Nous ne pouvons plus laisser la question des migrations aux seules mains des Etats, qui plus est des Etats du Nord, dans un contexte où la crise économique et financière augmente déjà la pauvreté et risque de renforcer la xénophobie dans les pays d'accueil et de transit des migrants.
Nous ne voulons pas, en réponse à cette situation, d'une politique qui transforme l'Europe en forteresse. A nous, sociétés civiles du Nord et du Sud, d'inventer ensemble d'autres politiques migratoires et de développement, qui soient fondées sur la justice et le respect des droits et de la dignité humaine.
Nous voulons des ponts, pas des murs !
Nous demandons au gouvernement français qui préside l'Union européenne d'impliquer les sociétés civiles lors de la 2ème Conférence ministérielle Union européenne – Afrique sur « Migrations et Développement » qui aura lieu à Paris fin novembre.

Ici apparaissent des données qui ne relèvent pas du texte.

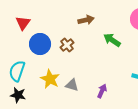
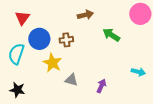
brown cross: (67, 45) -> (66, 40), turned 32
cyan semicircle: (17, 71) -> (16, 54), moved
yellow star: (50, 79) -> (52, 63), moved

En ce soixantième anniversaire de la Déclaration universelle des Droits de l'Homme, nous lui rappelons l'universalité de ces droits, qui s'appliquent à tous, et donc aux migrants, qu'il aient des papiers ou non.
Nous exigeons :
1. l'application de l'article 13* de la Déclaration universelle des droits de l'Homme en incluant la dépénalisation du franchissement “illégal” des frontières, la ratification de la Convention internationale sur la protection des droits de tous les travailleurs migrants et de leurs familles, et le respect effectif de la Convention internationale sur les droits de l'enfant dans les pays de départ, de transit et d'accueil ;
2. de permettre à tous les migrants d'avoir accès à une complète citoyenneté et de fonder toutes les réglementations concernant les migrants sur l'égalité des droits entre tous les citoyens. Dans l'immédiat, nous exigeons d'élargir les conditions applicables aux résidents communautaires, notamment le droit de vote, à tous les résidents ;
3. le refus de la subordination entre le droit au séjour et le droit au travail, le respect du droit à la vie privée et familiale et l'autonomie du statut pour chacun des conjoints ;
4. la mise en oeuvre du droit au développement tel qu'il est défini par la déclaration sur le droit au développement adoptée par les Nations unies en 1986 et l'annulation immédiate de la dette des pays du Sud, d'autant qu'elle rend les Objectifs du Millénaire pour le Développement inatteignables ;
5. des gouvernements du Sud le refus de la signature d'accords bi ou multilatéraux qui portent atteinte à leur intégrité et à leur dignité et comportent des conditionnalités et notamment des clauses de réadmission ;
6. l'arrêt de la militarisation des frontières africaines imposée par l'Union européenne ;
7. la liberté de choix et d'accès du pays d'accueil pour les demandeurs d'asile et les réfugiés (refus du dispositif dit “de Dublin” et des pays dits “sûrs”) et la suppression de toutes les formes d'externalisation des procédures d'asile ;
8. une interprétation extensive de la notion de réfugié, incluant notamment les victimes d'atteintes aux droits économiques, sociaux et environnementaux et les persécutions collectives ;
9. en attendant la fermeture de tous les lieux d'enfermement, l'interdiction de la détention des demandeurs d'asile et la création de mécanismes indépendants de contrôle de ces lieux ;
10. la protection des femmes victimes de violences de toute nature ;
11. une réelle visibilité des actions concrètes des femmes migrantes dans les pays d'origine,
de transit et d'accueil dans les enceintes de discussion nationale et internationale ;
12. la protection sans conditions des migrants mineurs et notament l'interdiction de leur enfermement et de leur expulsion, le respect effectif de leur droit à la formation et à l'éducation, ainsi que la régularisation des jeunes majeurs.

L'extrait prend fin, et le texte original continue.